Mitophagy is a form of autophagy that plays a key role in maintaining the homeostasis of functional mitochondria in the cell. Viruses have evolved various strategies to manipulate mitophagy to escape host immune responses and promote virus replication. In this study, the nucleoprotein (NP) of H1N1 virus (PR8 strain) was identified as a regulator of mitophagy. We revealed that NP-mediated mitophagy leads to the degradation of the mitochondria-anchored protein MAVS, thereby blocking MAVS-mediated antiviral signaling and promoting virus replication.
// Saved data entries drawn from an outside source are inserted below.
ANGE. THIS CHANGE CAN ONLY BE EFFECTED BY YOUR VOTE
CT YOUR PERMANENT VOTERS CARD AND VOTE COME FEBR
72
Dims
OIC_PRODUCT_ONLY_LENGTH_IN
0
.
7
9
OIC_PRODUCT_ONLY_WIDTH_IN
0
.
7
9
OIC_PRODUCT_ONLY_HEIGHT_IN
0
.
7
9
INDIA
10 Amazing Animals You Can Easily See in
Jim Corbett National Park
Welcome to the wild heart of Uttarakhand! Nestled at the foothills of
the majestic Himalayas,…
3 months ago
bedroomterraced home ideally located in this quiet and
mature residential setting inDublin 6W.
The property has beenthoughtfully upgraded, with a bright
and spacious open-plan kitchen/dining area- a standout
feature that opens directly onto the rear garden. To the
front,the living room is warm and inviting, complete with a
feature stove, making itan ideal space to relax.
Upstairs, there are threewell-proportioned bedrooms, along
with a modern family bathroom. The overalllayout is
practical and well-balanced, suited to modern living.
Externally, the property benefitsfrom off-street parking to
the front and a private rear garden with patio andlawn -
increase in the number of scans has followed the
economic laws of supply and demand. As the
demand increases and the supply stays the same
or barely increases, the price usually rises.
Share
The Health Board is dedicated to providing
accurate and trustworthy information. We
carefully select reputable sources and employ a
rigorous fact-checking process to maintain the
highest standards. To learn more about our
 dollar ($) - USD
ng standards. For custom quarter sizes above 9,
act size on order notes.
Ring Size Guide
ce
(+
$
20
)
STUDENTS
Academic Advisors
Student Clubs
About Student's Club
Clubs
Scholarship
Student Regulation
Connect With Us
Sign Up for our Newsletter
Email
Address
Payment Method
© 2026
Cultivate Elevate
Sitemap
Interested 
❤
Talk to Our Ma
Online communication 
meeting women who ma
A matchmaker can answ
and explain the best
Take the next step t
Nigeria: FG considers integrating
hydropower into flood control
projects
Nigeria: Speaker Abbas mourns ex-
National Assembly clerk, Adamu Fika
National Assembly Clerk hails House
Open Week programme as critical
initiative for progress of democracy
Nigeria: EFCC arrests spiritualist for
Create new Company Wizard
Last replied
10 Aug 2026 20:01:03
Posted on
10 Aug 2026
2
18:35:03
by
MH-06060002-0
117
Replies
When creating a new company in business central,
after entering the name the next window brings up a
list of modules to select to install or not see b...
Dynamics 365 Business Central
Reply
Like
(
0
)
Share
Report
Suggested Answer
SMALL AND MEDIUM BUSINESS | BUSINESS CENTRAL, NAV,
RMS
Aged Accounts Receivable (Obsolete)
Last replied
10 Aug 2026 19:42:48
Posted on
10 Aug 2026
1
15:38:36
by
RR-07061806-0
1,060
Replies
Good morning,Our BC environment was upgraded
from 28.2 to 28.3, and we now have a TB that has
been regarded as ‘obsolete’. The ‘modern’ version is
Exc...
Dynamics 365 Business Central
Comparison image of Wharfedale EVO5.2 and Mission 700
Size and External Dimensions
The NP-mediated mitophagy is dependent on the interaction of NP with MAVS and the cargo receptor TOLLIP. Moreover, Y313 of NP is a key residue for the MAVS-NP interaction and NP-mediated mitophagy. The NPY313F mutation significantly attenuates the virus-induced mitophagy and the virus replication in vitro and in vivo. Taken together, our findings uncover a novel mechanism by which the NP of influenza virus induces mitophagy to attenuate innate immunity.

Automated summary

Mitophagy, a type of autophagy, plays a crucial role in maintaining the stability of functional mitochondria in the cell. This study identified the nucleoprotein (NP) of H1N1 virus as a regulator of mitophagy. The NP-mediated mitophagy leads to the degradation of MAVS, a protein anchored to mitochondria, which then blocks antiviral signaling and promotes virus replication. The interaction between NP, MAVS, and the cargo receptor TOLLIP is required for the NP-mediated mitophagy. Furthermore, a specific mutation in NP significantly reduces virus-induced mitophagy and virus replication in vitro and in vivo. Overall, this study uncovers a novel mechanism in which the NP of influenza virus induces mitophagy to attenuate innate immunity.